What this task involves
Where the listing below has a line with "MINDRAY PRODUCTS", write out exactly that line and every line after it, stopping after the line with "Showing the single result".

Supplied material

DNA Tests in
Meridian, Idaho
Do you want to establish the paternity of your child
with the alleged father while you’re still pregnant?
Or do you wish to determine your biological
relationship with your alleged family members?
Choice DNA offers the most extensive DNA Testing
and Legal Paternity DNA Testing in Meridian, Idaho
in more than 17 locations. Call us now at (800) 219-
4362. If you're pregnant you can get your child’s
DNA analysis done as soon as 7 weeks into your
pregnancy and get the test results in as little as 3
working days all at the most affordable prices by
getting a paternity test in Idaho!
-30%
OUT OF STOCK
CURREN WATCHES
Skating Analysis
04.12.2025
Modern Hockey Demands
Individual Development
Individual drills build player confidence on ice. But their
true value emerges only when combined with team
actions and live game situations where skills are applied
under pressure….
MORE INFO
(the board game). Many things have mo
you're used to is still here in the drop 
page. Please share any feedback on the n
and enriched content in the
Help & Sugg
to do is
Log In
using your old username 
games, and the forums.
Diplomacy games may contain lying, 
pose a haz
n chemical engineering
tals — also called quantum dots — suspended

==

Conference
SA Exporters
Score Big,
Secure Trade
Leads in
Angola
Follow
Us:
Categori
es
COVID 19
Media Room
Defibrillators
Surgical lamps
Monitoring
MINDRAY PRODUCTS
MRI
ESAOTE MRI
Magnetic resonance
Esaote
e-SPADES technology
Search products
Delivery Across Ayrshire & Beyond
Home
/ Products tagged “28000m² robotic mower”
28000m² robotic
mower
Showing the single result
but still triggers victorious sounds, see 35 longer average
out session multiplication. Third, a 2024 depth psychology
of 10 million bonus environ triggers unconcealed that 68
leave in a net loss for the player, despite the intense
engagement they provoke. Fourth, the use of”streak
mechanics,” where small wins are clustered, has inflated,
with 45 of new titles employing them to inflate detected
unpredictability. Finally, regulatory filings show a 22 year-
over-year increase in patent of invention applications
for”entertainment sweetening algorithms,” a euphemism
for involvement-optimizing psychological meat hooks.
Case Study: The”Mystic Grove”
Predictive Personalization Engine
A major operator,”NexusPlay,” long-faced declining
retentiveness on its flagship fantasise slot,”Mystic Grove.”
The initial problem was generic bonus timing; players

Output
MINDRAY PRODUCTS
MRI
ESAOTE MRI
Magnetic resonance
Esaote
e-SPADES technology
Search products
Delivery Across Ayrshire & Beyond
Home
/ Products tagged “28000m² robotic mower”
28000m² robotic
mower
Showing the single result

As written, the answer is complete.